Comme le scénario du TRESOR DE SATURNE inverse systématiquement les situations historiques, c’est à Pompée et – surtout – à son fils Sextus qu’est attribué le mérite de ces jeux nautiques que César, en réalité, offrira trois ans plus tard donc. À décharge du scénariste, disons seulement qu’en -40 Sextus Pompée eut lui aussi l’occasion d’offrir une naumachie, mais pas à Rome ! Elle eut lieu dans le détroit de Sicile pour célébrer sa victoire sur Q. Salvidienus Rufus, l’amiral d’Octave, et les protagonistes s’affrontèrent sur… des radeaux de bois ou de peau (DION CASSIUS, XLVIII, 19).
Par parenthèse : après la mort de son frère aîné Cn. Pompeius (tué à Munda, avril 45 – tout comme Labienus), Sextus Pompeius avait pris de maquis. En l'occurrence, il s'opposa au second triumvirat formé par Octave-Lépide-Antoine, comme chef d'escadres pirates basées en Sardaigne-Corse-Sicile, affamant Rome en interceptant son ravitaillement en blé (41). Il prend alors le titre de « Fils de Neptune ». Il sera finalement vaincu par Octave à la bataille de Nauloque (36). Ayant fui en Orient, il sera assassiné l'année suivante à Milet, sur l'ordre de Marc Antoine.
En -2, Auguste construisit aussi une naumachie au pied du Janicule, de l’autre côté du Tibre
(Trans Tiberim )).
PEPLUMSQuelques péplums italiens se sont offerts de modestes naumachies. Dans LES DERNIERS JOURS D’HERCULANUM (1962), Gianfranco Parolini fait embraquer sur deux radeaux deux dizaines de gladiateurs. Un cercle de naphte enflammée et quelques crocodiles rehaussent de leur présence cette modeste empoignade (minutes 67-71). Accourant à la rescousse de Lawrence Weber (pseudo) pour LES ORGIES DE CALIGULA (1983), Parolini en reprendra quelques images.

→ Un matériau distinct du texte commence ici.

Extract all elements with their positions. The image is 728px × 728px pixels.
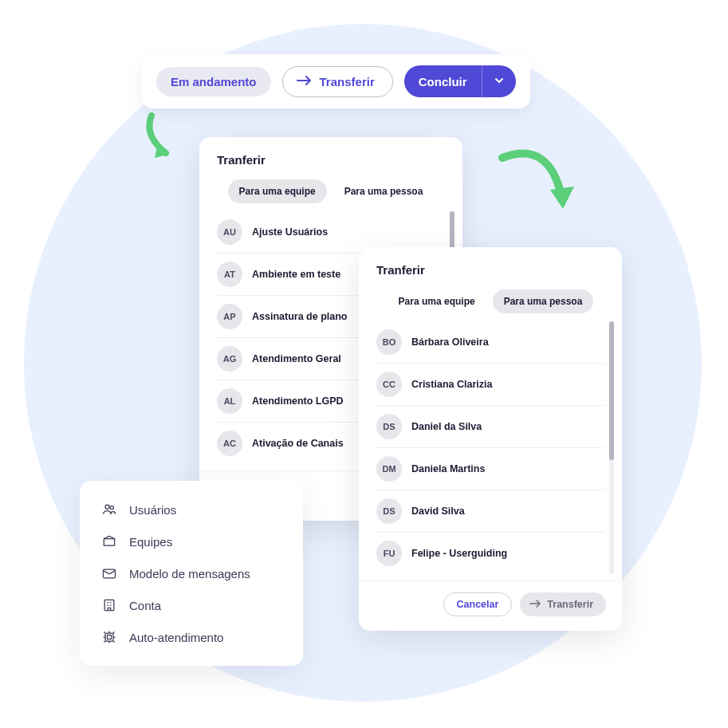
action-toolbar: Em andamento Transferir Concluir	[142, 54, 530, 108]
sidebar-item-selfservice[interactable]: Auto-atendimento	[100, 621, 282, 653]
avatar: CC	[376, 372, 402, 397]
tab-person[interactable]: Para uma pessoa	[493, 289, 594, 313]
avatar: DS	[376, 414, 402, 439]
concluir-dropdown-toggle[interactable]	[482, 67, 516, 96]
modal-tabs: Para uma equipe Para uma pessoa	[359, 289, 622, 321]
avatar: AU	[217, 219, 242, 245]
modal-title: Tranferir	[199, 137, 462, 179]
avatar: AG	[217, 346, 242, 372]
list-item[interactable]: FU Felipe - Userguiding	[376, 533, 604, 574]
transfer-submit-button[interactable]: Transferir	[520, 592, 606, 616]
list-item-label: Assinatura de plano	[252, 311, 347, 322]
envelope-icon	[100, 565, 118, 582]
avatar: FU	[376, 541, 402, 566]
list-item-label: Atendimento LGPD	[252, 395, 344, 407]
settings-menu: Usuários Equipes Modelo de mensagens Con…	[80, 481, 303, 666]
svg-rect-4	[105, 633, 113, 641]
modal-footer: Cancelar Transferir	[359, 580, 622, 631]
sidebar-item-message-templates[interactable]: Modelo de mensagens	[100, 557, 282, 589]
sidebar-item-label: Auto-atendimento	[129, 631, 223, 644]
transfer-label: Transferir	[320, 75, 375, 89]
tab-team[interactable]: Para uma equipe	[388, 289, 486, 313]
chip-icon	[100, 628, 118, 646]
list-item[interactable]: DS David Silva	[376, 490, 604, 533]
list-item-label: Felipe - Userguiding	[411, 548, 507, 559]
avatar: DS	[376, 498, 402, 524]
svg-point-1	[110, 506, 113, 509]
list-item[interactable]: DM Daniela Martins	[376, 448, 604, 490]
list-item-label: Daniel da Silva	[411, 421, 482, 432]
list-item-label: David Silva	[411, 506, 465, 517]
list-item-label: Cristiana Clarizia	[411, 379, 492, 390]
list-item[interactable]: CC Cristiana Clarizia	[376, 364, 604, 406]
list-item[interactable]: DS Daniel da Silva	[376, 406, 604, 448]
avatar: DM	[376, 456, 402, 482]
avatar: AP	[217, 304, 242, 329]
arrow-right-icon	[296, 74, 313, 89]
modal-tabs: Para uma equipe Para uma pessoa	[199, 179, 462, 211]
status-label: Em andamento	[171, 75, 257, 89]
list-item-label: Bárbara Oliveira	[411, 336, 489, 348]
building-icon	[100, 596, 118, 614]
person-list: BO Bárbara Oliveira CC Cristiana Clarizi…	[359, 321, 622, 574]
svg-rect-3	[104, 600, 114, 610]
cancel-button[interactable]: Cancelar	[443, 592, 513, 616]
users-icon	[100, 501, 118, 518]
transfer-modal-person: Tranferir Para uma equipe Para uma pesso…	[359, 247, 622, 631]
avatar: BO	[376, 329, 402, 355]
tab-team[interactable]: Para uma equipe	[228, 179, 327, 203]
scrollbar[interactable]	[609, 321, 614, 574]
tab-person[interactable]: Para uma pessoa	[333, 179, 435, 203]
svg-point-0	[105, 505, 109, 509]
concluir-button[interactable]: Concluir	[404, 65, 516, 97]
list-item-label: Ambiente em teste	[252, 269, 340, 280]
sidebar-item-label: Modelo de mensagens	[129, 567, 250, 580]
concluir-label: Concluir	[404, 67, 482, 96]
sidebar-item-account[interactable]: Conta	[100, 589, 282, 621]
status-pill: Em andamento	[156, 67, 271, 96]
avatar: AL	[217, 388, 242, 414]
avatar: AC	[217, 431, 242, 456]
list-item-label: Daniela Martins	[411, 463, 485, 474]
chevron-down-icon	[494, 75, 505, 89]
list-item[interactable]: BO Bárbara Oliveira	[376, 321, 604, 364]
tab-team-label: Para uma equipe	[399, 296, 475, 307]
modal-title: Tranferir	[359, 247, 622, 289]
tab-person-label: Para uma pessoa	[344, 186, 423, 197]
box-icon	[100, 533, 118, 550]
curved-arrow-icon	[136, 112, 191, 171]
tab-person-label: Para uma pessoa	[504, 296, 583, 307]
transfer-submit-label: Transferir	[547, 599, 593, 610]
sidebar-item-label: Conta	[129, 599, 161, 612]
cancel-label: Cancelar	[457, 599, 499, 610]
sidebar-item-users[interactable]: Usuários	[100, 494, 282, 525]
curved-arrow-icon	[494, 144, 582, 242]
sidebar-item-teams[interactable]: Equipes	[100, 525, 282, 557]
transfer-button[interactable]: Transferir	[282, 66, 393, 97]
avatar: AT	[217, 262, 242, 287]
sidebar-item-label: Equipes	[129, 535, 172, 549]
list-item-label: Atendimento Geral	[252, 353, 341, 364]
svg-rect-5	[108, 636, 112, 639]
list-item-label: Ativação de Canais	[252, 438, 344, 449]
sidebar-item-label: Usuários	[129, 503, 176, 517]
arrow-right-icon	[529, 599, 542, 611]
list-item-label: Ajuste Usuários	[252, 226, 328, 238]
tab-team-label: Para uma equipe	[239, 186, 316, 197]
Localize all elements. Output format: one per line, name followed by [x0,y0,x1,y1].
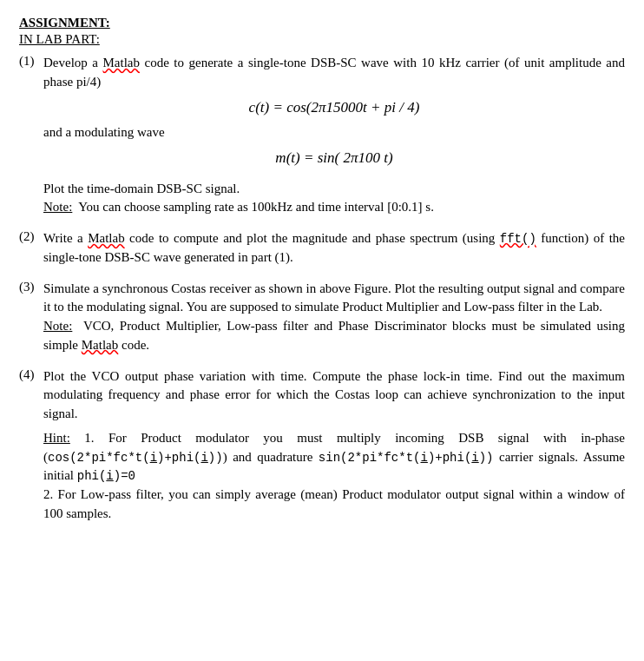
item-2-content: Write a Matlab code to compute and plot … [43,229,625,268]
matlab-ref-2: Matlab [88,231,125,245]
item-1-number: (1) [19,54,43,69]
equation-2: m(t) = sin( 2π100 t) [43,148,625,169]
item-3-content: Simulate a synchronous Costas receiver a… [43,280,625,355]
assignment-title: ASSIGNMENT: [19,16,625,30]
item-3: (3) Simulate a synchronous Costas receiv… [19,280,625,355]
item-1-note: Note: You can choose sampling rate as 10… [43,200,434,214]
item-4-content: Plot the VCO output phase variation with… [43,367,625,524]
hint-cos-formula: cos(2*pi*fc*t(i)+phi(i)) [48,451,223,465]
hint-sin-formula: sin(2*pi*fc*t(i)+phi(i)) [319,451,494,465]
item-2-number: (2) [19,229,43,244]
item-4-hint-block: Hint: 1. For Product modulator you must … [43,431,625,520]
item-4-number: (4) [19,367,43,382]
note-label-3: Note: [43,319,72,333]
item-1-content: Develop a Matlab code to generate a sing… [43,54,625,217]
page-container: ASSIGNMENT: IN LAB PART: (1) Develop a M… [19,16,625,524]
fft-ref: fft() [500,232,536,246]
equation-1: c(t) = cos(2π15000t + pi / 4) [43,97,625,119]
note-label-1: Note: [43,200,72,214]
item-3-note: Note: VCO, Product Multiplier, Low-pass … [43,319,625,352]
matlab-ref-1: Matlab [102,56,140,69]
matlab-ref-3: Matlab [82,338,119,352]
item-1: (1) Develop a Matlab code to generate a … [19,54,625,217]
section-title: IN LAB PART: [19,32,625,47]
item-3-number: (3) [19,280,43,294]
hint-phi: phi(i)=0 [77,469,135,483]
item-2: (2) Write a Matlab code to compute and p… [19,229,625,268]
hint-label: Hint: [43,431,70,445]
item-4: (4) Plot the VCO output phase variation … [19,367,625,524]
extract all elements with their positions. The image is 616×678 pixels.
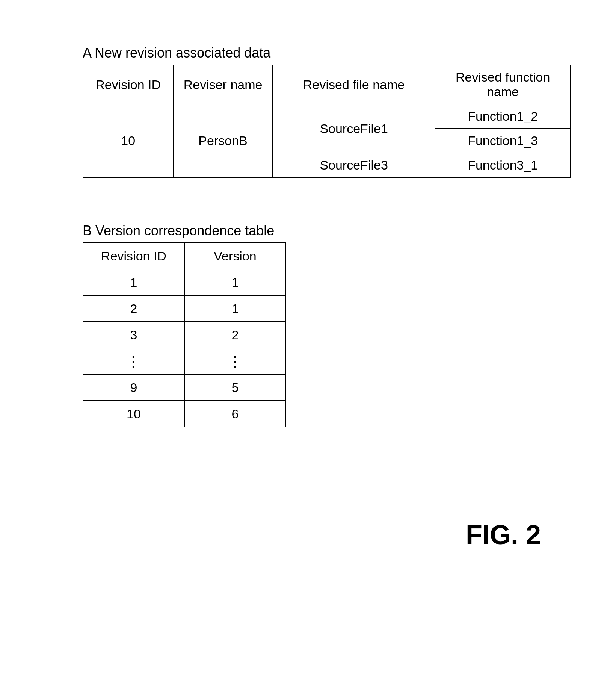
header-b-version: Version [184, 243, 286, 269]
cell-function-1-3: Function1_3 [435, 129, 571, 153]
cell-ver-10: 6 [184, 401, 286, 427]
cell-rev-3: 3 [83, 322, 184, 348]
cell-ver-3: 2 [184, 322, 286, 348]
table-row: 3 2 [83, 322, 286, 348]
section-b-label: B Version correspondence table [83, 223, 571, 239]
table-b-header-row: Revision ID Version [83, 243, 286, 269]
header-reviser-name: Reviser name [173, 65, 272, 104]
table-row: 9 5 [83, 374, 286, 401]
section-b: B Version correspondence table Revision … [83, 223, 571, 427]
table-row: 1 1 [83, 269, 286, 295]
cell-rev-2: 2 [83, 295, 184, 322]
cell-source-file-3: SourceFile3 [273, 153, 435, 177]
table-a-header-row: Revision ID Reviser name Revised file na… [83, 65, 571, 104]
cell-rev-1: 1 [83, 269, 184, 295]
cell-source-file-1: SourceFile1 [273, 104, 435, 153]
cell-rev-ellipsis: ⋮ [83, 348, 184, 374]
table-a: Revision ID Reviser name Revised file na… [83, 65, 571, 178]
header-revised-function-name: Revised function name [435, 65, 571, 104]
cell-ver-ellipsis: ⋮ [184, 348, 286, 374]
table-row-ellipsis: ⋮ ⋮ [83, 348, 286, 374]
page-container: A New revision associated data Revision … [0, 0, 616, 678]
section-a: A New revision associated data Revision … [83, 45, 571, 178]
cell-rev-10: 10 [83, 401, 184, 427]
cell-ver-1: 1 [184, 269, 286, 295]
cell-ver-2: 1 [184, 295, 286, 322]
table-b: Revision ID Version 1 1 2 1 3 2 ⋮ ⋮ [83, 242, 286, 427]
table-row: 10 6 [83, 401, 286, 427]
cell-revision-id: 10 [83, 104, 173, 177]
cell-function-1-2: Function1_2 [435, 104, 571, 129]
cell-rev-9: 9 [83, 374, 184, 401]
cell-reviser-name: PersonB [173, 104, 272, 177]
section-a-label: A New revision associated data [83, 45, 571, 61]
header-revised-file-name: Revised file name [273, 65, 435, 104]
header-revision-id: Revision ID [83, 65, 173, 104]
table-row: 2 1 [83, 295, 286, 322]
header-b-revision-id: Revision ID [83, 243, 184, 269]
figure-label: FIG. 2 [466, 519, 541, 550]
cell-ver-9: 5 [184, 374, 286, 401]
cell-function-3-1: Function3_1 [435, 153, 571, 177]
table-row: 10 PersonB SourceFile1 Function1_2 [83, 104, 571, 129]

Un peu plus classes, Irving Rapper et Giampaolo Callegari montreront Ponce Pilate [Jean Marais !] célébrant à Césarée l’anniversaire de son beau-père, l’empereur Tibère, en faisant s’affronter trois mini-galères à 20 rameurs – une jaune, une verte et une rouge – s’éperonnant mutuellement. Le jeu consistant pour les naufragés à ensuite échapper aux crocodiles (toujours eux !) (PONCE PILATE, 1961) (minutes 22-25).
Dans son SPARTACUS (1953), Riccardo Freda inonde les arènes de Vérone autour du décor d’une unique galère (avec ses voiles et tout !). Ludmilla Tcherina y danse les amours de la Néréïde Balkis et d’un beau marin. Puis des lions sont lâchés qui dévorent les « rameurs », jusqu’à ce que Spartacus et ses amis réussissent à voler au secours de la belle. Les lions, ça nous changera des crocos !
Raymond a écrit: Au total, cela donne une aventure qui ne se lit pas trop rapidement (je préfère), qui ne se permet pas trop de fantaisie avec l'Histoire Romaine (c'est indispensable), …
Là j’ai des réserves à émettre ! Comme je l’ai dit plus haut, l’histoire romaine est ici totalement malmenée (Tullia, le braquage du Trésor Public) et c’est à Alix qu’il appartiendra d’en rétablir le cours. L’Alix venanzien redevient un héros agissant – comme dans les premiers opus de la saga – ; il rompt avec le personnage de témoin passif qu’il était devenu ces dernières décennies.
Le Rubicon franchi, ce n’est qu’après avoir pris Rome désertée par Pompée et les optimates que César a braqué le Trésor de Saturne. Tel un vulgaire gangster, mettant la pointe de son glaive sur la gorge du tribun de la plèbe L. Metellus en lui disant « Casses-toi ou je t’égorge, et crois-moi jeune homme, ce sera plus facile à faire qu’à dire » (APPIEN, Guerre civile) (*).
Tarmac a écrit: Par ailleurs, je trouve que le Pompée de Marco ressemble à celui de la série TV "Rome".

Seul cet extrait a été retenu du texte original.